Les changements climatiques exacerbent la violence à l’égard des femmes et des filles

12 juillet 2022

Plusieurs Kényanes de la communauté masaï participent à la grève mondiale pour le climat à Magadi, Kajiado, Kenya, le 25 mars 2022. © EPA-EFE/Daniel Irungu

Selon le Programme des Nations Unies pour l’environnement (PNUE), 80 % des personnes déplacées en raison des changements climatiques sont des femmes.

Lorsque les femmes sont déplacées, elles sont davantage exposées à la violence, y compris la violence sexuelle, a déclaré Michelle Bachelet, Haute-Commissaire des Nations Unies aux droits de l’homme (HCDH).

« Lorsqu’elles dorment, se lavent ou s’habillent dans des hébergements d’urgence, des tentes ou des camps, le risque de violence sexuelle est une triste réalité pour ces migrantes et réfugiées », a déclaré Mme Bachelet. « À cela s’ajoute le risque accru de traite et de mariage d’enfants, de mariage précoce ou de mariage forcé encouru par les femmes et les filles déplacées. »

Michelle Bachelet a participé à une réunion-débat consacrée au lien entre les changements climatiques et la violence à l’égard des femmes et des filles à l’occasion de la 50e session du Conseil des droits de l’homme à Genève, en Suisse. Reem Alsalem, Rapporteuse spéciale sur la violence contre les femmes, ses causes et ses conséquences, était chargée d’animer le débat.

Selon Astrid Puentes Riaño, consultante indépendante sur les droits de l’homme et les changements climatiques, les migrations et les déplacements forcés font partie des conséquences les plus graves de la crise climatique qui touche déjà des millions de personnes dans le monde.

« Par exemple, selon certaines informations, des femmes migrantes ont subi des violences sexuelles alors qu’elles étaient sous la protection des autorités et, lorsqu’elles les ont signalées, elles ont été emprisonnées au lieu d’être protégées », a-t-elle expliqué.

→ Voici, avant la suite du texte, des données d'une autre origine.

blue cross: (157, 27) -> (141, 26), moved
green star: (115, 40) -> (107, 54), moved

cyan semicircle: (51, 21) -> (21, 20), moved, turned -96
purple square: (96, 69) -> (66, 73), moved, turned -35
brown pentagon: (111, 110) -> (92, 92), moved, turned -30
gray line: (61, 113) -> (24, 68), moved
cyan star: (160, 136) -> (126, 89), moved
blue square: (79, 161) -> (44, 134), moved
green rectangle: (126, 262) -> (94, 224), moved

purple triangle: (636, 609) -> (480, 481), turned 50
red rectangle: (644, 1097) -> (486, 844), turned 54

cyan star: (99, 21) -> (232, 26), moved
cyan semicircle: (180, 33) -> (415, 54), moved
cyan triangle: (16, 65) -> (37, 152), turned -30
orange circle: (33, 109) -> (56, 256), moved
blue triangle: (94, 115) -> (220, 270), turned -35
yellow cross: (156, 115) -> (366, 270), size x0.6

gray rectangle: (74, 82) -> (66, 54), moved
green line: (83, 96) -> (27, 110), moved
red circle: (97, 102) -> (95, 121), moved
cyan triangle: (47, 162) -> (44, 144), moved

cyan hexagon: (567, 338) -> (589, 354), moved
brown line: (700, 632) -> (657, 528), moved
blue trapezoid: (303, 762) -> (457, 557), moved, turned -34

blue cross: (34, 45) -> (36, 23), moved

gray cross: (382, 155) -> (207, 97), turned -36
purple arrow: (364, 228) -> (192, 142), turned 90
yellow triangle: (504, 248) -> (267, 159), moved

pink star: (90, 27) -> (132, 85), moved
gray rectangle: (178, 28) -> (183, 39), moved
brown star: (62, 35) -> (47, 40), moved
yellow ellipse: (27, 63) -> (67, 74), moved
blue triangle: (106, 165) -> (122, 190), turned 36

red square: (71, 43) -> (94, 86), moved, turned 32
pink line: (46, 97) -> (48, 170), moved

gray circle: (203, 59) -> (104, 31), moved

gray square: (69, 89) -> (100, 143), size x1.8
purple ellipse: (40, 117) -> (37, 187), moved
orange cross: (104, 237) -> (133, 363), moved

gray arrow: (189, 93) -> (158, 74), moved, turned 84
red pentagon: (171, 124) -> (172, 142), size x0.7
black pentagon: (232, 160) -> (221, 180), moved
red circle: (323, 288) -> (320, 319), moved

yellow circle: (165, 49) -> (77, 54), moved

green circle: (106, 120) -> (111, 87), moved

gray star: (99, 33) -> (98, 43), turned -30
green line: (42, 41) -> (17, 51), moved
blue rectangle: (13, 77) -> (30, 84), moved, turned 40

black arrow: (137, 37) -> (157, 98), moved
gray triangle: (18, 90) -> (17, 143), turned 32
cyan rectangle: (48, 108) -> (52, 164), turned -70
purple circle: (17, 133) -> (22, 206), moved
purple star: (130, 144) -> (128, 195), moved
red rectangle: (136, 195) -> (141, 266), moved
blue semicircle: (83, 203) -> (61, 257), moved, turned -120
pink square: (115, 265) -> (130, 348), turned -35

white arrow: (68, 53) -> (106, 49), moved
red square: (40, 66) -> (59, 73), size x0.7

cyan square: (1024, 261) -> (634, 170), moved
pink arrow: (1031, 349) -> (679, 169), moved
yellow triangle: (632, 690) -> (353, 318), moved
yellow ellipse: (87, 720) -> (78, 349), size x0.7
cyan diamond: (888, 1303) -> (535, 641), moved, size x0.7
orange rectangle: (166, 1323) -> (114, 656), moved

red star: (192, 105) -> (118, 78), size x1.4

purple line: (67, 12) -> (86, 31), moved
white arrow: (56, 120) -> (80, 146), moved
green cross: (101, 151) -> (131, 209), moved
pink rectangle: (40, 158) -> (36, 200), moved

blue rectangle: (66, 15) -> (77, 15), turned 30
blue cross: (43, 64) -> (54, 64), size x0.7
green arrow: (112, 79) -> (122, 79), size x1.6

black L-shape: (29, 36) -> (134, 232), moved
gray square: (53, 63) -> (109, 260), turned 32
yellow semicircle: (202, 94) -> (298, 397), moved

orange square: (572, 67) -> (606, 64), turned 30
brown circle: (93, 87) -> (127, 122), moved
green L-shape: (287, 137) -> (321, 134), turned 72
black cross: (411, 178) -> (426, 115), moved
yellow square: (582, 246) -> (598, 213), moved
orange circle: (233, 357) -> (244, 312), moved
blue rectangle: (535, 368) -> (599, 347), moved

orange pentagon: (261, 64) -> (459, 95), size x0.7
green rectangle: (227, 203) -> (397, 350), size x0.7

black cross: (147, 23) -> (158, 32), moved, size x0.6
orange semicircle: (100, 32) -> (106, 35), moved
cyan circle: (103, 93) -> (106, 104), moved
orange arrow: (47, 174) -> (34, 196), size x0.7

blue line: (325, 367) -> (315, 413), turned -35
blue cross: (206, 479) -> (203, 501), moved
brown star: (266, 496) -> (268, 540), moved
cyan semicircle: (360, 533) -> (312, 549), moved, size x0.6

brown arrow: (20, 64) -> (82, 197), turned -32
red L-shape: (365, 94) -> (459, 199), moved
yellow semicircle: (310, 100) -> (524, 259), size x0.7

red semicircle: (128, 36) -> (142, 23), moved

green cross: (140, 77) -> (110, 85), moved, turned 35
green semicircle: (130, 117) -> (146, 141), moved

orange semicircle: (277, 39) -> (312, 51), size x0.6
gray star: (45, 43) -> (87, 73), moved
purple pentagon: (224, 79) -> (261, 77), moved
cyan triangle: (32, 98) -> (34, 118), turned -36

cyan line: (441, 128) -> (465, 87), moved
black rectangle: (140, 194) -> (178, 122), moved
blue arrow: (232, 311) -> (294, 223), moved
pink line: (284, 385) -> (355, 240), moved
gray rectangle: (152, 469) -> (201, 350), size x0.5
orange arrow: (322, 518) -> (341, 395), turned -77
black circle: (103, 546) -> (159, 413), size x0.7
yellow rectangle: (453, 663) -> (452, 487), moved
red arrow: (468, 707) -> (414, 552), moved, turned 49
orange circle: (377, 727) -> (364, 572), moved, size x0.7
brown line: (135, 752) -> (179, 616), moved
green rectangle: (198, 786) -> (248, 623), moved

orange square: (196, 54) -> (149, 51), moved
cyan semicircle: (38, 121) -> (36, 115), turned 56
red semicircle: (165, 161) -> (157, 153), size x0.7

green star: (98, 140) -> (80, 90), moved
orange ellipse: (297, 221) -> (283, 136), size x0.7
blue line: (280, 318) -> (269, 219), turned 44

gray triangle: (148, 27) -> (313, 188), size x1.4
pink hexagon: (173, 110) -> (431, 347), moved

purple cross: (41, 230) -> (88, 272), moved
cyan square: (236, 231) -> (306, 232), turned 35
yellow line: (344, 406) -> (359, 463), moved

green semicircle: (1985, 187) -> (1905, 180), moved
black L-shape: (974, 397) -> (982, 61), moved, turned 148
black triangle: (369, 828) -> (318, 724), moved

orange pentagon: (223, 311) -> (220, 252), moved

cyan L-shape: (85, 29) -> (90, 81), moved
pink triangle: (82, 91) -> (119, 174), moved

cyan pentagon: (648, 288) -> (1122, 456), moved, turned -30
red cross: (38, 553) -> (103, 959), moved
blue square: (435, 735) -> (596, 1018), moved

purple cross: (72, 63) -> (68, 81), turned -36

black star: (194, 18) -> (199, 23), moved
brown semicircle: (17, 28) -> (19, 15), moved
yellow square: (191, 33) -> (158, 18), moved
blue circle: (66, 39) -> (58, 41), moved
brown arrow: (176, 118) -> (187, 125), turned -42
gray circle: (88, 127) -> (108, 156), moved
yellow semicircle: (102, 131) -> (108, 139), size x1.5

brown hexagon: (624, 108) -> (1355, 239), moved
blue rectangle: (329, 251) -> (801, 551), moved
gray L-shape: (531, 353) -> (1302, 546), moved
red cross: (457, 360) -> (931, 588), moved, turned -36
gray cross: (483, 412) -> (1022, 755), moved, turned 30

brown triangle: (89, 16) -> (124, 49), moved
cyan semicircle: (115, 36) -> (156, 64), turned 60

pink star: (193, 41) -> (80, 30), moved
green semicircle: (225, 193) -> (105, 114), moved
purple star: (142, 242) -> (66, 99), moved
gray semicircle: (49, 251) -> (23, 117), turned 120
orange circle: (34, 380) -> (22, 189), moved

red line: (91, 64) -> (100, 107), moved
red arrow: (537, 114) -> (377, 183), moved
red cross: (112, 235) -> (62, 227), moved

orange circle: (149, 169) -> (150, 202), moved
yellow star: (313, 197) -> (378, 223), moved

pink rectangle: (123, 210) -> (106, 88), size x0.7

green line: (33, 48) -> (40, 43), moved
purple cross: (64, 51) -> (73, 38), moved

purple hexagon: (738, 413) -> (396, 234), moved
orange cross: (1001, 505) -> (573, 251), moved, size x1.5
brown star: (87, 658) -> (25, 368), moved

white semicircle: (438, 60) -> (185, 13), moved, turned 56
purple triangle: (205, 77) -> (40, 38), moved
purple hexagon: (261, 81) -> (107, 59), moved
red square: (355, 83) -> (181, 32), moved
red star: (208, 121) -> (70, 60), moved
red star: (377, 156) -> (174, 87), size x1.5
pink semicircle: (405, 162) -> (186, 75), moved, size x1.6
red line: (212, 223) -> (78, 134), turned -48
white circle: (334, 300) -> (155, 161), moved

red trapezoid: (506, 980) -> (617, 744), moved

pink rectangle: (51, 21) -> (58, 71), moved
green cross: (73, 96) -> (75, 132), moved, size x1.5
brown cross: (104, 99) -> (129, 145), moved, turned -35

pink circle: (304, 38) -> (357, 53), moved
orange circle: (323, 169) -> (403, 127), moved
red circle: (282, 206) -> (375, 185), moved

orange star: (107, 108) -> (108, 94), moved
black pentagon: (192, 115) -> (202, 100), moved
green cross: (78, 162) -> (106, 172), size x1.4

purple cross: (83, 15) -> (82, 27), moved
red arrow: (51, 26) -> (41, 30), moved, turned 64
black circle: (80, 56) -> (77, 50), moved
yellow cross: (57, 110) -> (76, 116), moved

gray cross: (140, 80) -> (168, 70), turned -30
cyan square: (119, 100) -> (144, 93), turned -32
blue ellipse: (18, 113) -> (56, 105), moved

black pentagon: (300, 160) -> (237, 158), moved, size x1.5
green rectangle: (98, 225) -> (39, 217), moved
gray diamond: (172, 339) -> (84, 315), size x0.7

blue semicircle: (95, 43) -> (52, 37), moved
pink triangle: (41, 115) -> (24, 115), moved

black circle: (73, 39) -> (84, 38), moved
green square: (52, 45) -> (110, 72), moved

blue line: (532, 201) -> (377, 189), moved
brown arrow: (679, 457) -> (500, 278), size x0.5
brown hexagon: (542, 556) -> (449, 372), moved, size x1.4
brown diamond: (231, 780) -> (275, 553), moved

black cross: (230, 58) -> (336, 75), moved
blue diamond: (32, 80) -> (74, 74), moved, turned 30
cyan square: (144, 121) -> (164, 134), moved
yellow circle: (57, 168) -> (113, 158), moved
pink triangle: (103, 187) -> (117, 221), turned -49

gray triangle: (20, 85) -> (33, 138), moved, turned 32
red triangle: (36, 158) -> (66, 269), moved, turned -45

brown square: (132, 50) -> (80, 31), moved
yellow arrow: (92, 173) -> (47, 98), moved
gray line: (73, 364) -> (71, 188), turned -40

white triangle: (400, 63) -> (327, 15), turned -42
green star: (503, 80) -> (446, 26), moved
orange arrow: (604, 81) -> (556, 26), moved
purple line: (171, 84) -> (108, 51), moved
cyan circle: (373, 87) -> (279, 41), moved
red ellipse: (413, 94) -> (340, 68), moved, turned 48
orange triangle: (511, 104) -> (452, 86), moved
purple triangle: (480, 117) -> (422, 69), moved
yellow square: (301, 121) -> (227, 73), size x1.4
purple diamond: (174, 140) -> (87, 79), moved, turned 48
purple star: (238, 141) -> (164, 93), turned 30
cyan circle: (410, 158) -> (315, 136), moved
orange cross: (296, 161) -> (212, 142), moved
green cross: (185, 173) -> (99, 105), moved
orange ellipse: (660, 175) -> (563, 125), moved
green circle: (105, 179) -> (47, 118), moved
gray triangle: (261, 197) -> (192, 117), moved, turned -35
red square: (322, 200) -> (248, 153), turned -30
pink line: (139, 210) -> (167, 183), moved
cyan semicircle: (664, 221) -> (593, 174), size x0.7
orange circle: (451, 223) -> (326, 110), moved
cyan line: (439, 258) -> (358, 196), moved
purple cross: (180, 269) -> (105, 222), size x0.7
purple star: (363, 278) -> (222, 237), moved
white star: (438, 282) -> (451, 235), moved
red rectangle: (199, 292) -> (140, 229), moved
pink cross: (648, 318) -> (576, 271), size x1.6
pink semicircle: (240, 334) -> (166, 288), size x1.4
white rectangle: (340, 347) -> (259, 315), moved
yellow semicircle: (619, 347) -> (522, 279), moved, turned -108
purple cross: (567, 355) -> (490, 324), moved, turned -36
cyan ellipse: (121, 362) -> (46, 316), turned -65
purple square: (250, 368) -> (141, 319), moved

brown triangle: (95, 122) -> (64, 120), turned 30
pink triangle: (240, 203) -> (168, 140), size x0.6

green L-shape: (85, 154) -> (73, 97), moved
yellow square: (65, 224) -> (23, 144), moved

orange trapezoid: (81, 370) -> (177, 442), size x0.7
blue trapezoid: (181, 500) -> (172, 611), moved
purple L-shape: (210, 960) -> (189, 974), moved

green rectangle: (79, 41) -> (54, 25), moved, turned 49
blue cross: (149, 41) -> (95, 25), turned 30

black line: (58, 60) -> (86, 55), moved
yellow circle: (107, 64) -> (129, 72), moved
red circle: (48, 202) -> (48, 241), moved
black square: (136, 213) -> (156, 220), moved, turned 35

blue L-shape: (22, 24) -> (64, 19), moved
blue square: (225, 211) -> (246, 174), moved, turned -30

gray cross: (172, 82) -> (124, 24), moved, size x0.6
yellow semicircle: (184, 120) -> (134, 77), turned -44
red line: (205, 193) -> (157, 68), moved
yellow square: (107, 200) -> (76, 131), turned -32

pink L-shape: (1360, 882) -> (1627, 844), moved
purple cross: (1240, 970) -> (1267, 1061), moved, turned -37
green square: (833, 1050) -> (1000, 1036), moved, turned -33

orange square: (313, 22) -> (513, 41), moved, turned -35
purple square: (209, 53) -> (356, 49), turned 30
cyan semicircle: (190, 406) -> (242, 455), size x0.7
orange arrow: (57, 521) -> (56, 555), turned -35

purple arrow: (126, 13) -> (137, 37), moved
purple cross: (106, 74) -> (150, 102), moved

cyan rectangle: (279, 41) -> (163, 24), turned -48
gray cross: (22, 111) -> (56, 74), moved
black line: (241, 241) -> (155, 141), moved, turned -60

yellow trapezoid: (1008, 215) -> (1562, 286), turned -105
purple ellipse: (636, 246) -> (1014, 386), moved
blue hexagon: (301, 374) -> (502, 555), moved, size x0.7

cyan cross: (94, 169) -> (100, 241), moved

Les nombreux risques encourus par les femmes et les filles du secteur agricole

Esmeralda*, âgée de 15 ans, est originaire du Pérou et déléguée nationale du Mouvement national des enfants et adolescents travailleurs organisés du Pérou. Elle vient d’une famille d’agriculteurs qui a appris à vivre jour après jour avec les effets des changements climatiques.

« Notre exploitation familiale n’est plus ce qu’elle était. Notre production a diminué et a été affectée par les grandes entreprises qui utilisent des engrais toxiques », a-t-elle expliqué. « Les changements climatiques entraînent des gelées et d’autres changements radicaux de température, qui obligent les femmes et les filles à travailler plus dur pour obtenir un revenu et des ressources pour leur famille. »

Selon Esmeralda, la pénurie d’eau potable pousse les femmes et les filles à chercher de l’eau dans les rivières ou au cœur de la jungle, ce qui augmente le risque de violence sexuelle. Elle a ajouté que dans les zones d’exploitation forestière illégale, les femmes et les filles sont la principale cible des groupes criminels et de nombreuses femmes et filles ont disparu.

« Les femmes et les filles subissent les effets disproportionnés des changements climatiques dans le monde. Les femmes et les filles ne peuvent souvent pas aller à l’école ni obtenir un travail », a-t-elle déclaré. « De nombreuses femmes et filles dépendent de leur partenaire, ce qui augmente le risque de violence économique, physique et psychologique. »

Son cas n’est pas isolé. Selon Save the Children, les femmes et les filles représentent plus de 40 % de la main-d’œuvre agricole et sont responsables de 60 à 80 % de la production alimentaire.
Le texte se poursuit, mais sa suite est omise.